■ Exercise brief: Type out each entry exactly as it appears, but keep every image out.

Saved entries
---

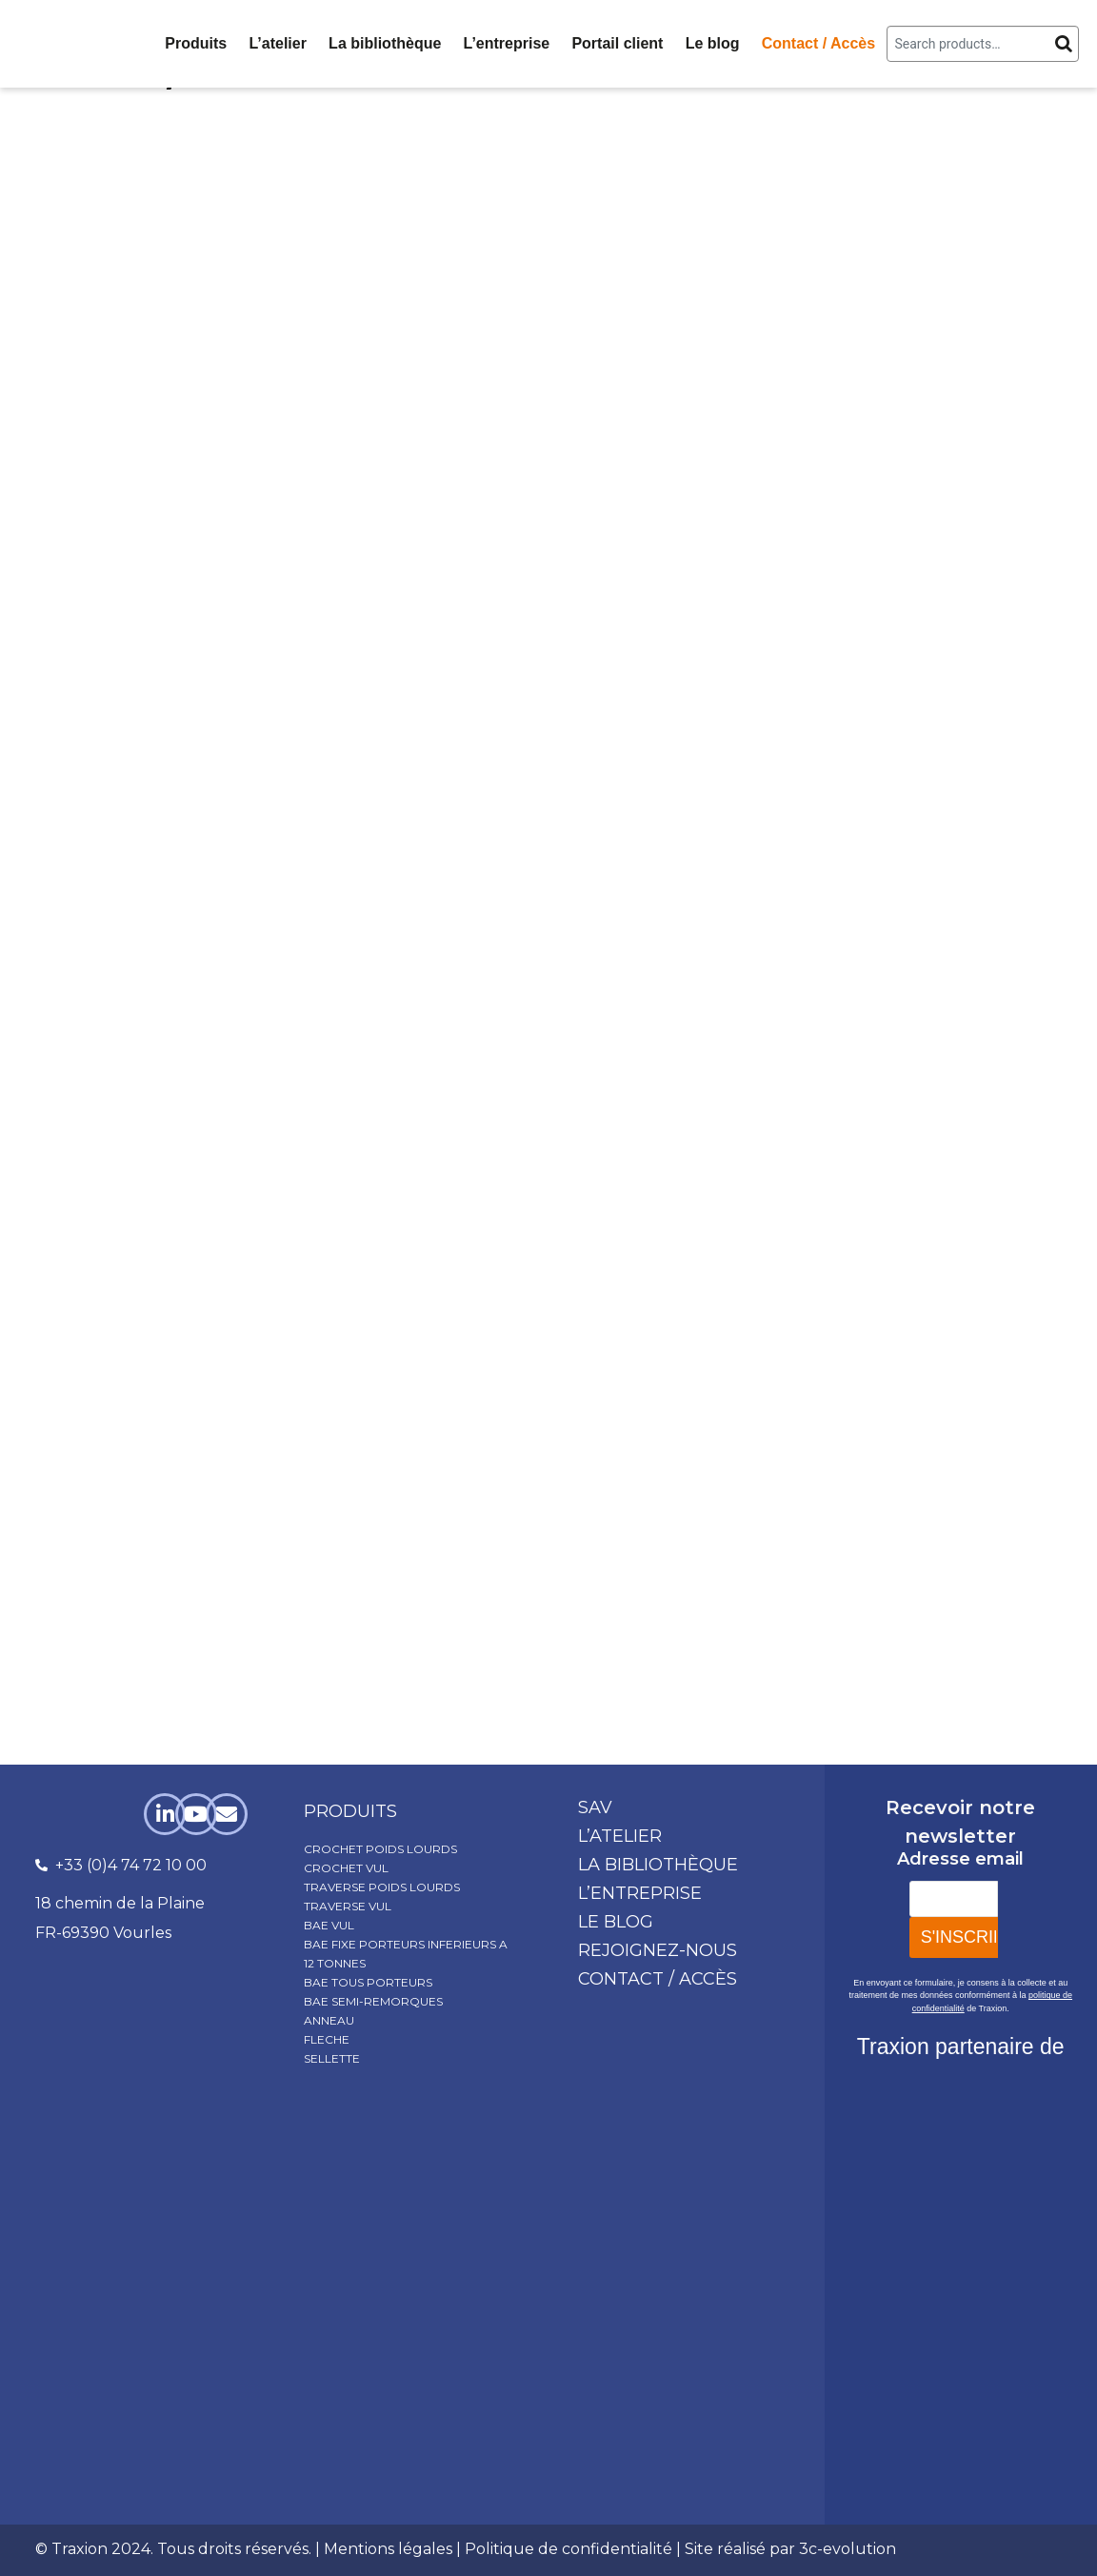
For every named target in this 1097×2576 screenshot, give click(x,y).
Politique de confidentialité (568, 2549)
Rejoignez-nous (657, 1950)
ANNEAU (329, 2020)
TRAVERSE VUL (347, 1906)
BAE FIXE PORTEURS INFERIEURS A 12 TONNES (406, 1953)
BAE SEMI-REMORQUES (373, 2001)
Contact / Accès (818, 43)
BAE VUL (329, 1925)
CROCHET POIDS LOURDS (380, 1849)
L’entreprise (507, 43)
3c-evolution (847, 2549)
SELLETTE (332, 2058)
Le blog (713, 43)
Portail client (617, 43)
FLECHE (326, 2039)
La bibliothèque (385, 43)
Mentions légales (388, 2549)
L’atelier (277, 43)
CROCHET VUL (346, 1868)
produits (350, 1811)
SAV (595, 1807)
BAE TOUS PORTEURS (368, 1982)
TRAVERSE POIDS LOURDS (382, 1887)
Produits (196, 43)
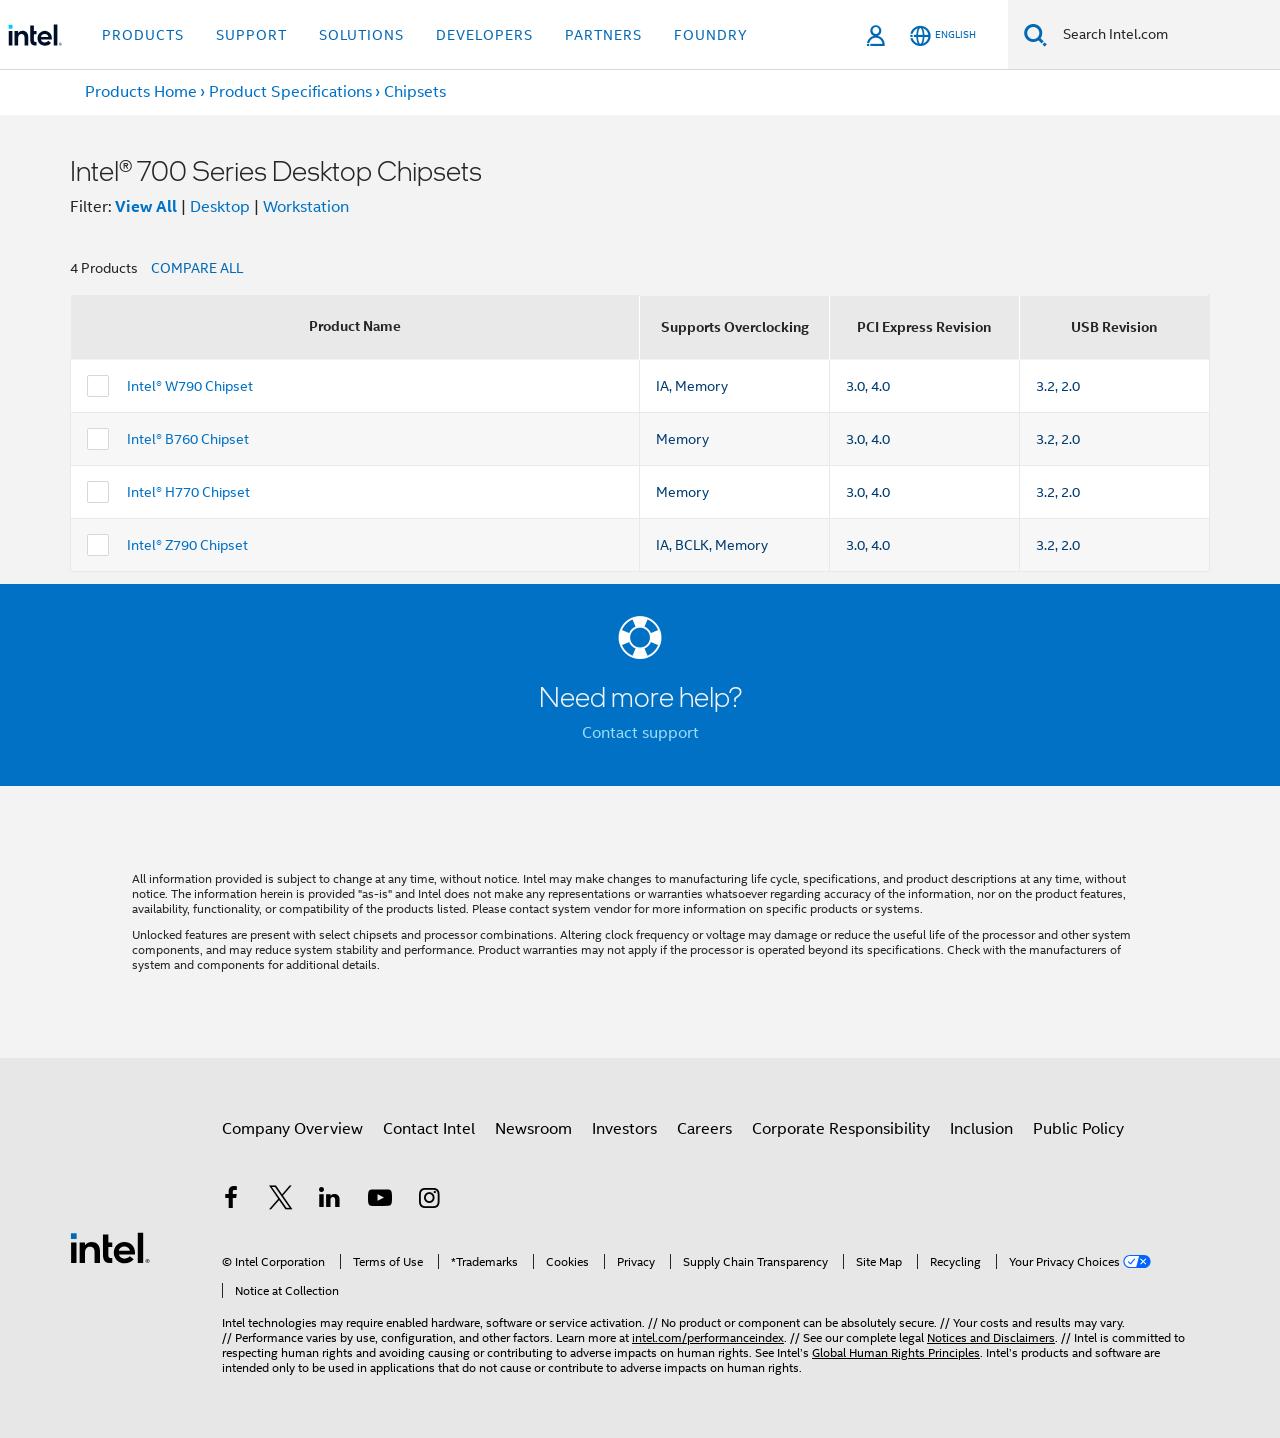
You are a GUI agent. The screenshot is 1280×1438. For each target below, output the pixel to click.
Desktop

---

■ Result of this exercise:
For every named target in this 1097×2576 screenshot, give click(x,y).
Politique de confidentialité (568, 2549)
Rejoignez-nous (657, 1950)
ANNEAU (329, 2020)
TRAVERSE VUL (347, 1906)
BAE FIXE PORTEURS INFERIEURS A 12 TONNES (406, 1953)
BAE SEMI-REMORQUES (373, 2001)
Contact / Accès (818, 43)
BAE VUL (329, 1925)
CROCHET POIDS LOURDS (380, 1849)
L’entreprise (507, 43)
3c-evolution (847, 2549)
SELLETTE (332, 2058)
Le blog (713, 43)
Portail client (617, 43)
FLECHE (326, 2039)
La bibliothèque (385, 43)
Mentions légales (388, 2549)
L’atelier (277, 43)
CROCHET VUL (346, 1868)
produits (350, 1811)
SAV (595, 1807)
BAE TOUS PORTEURS (368, 1982)
TRAVERSE POIDS LOURDS (382, 1887)
Produits (196, 43)
You are a GUI agent. The screenshot is 1280×1438. For each target below, output the pixel to click.
Desktop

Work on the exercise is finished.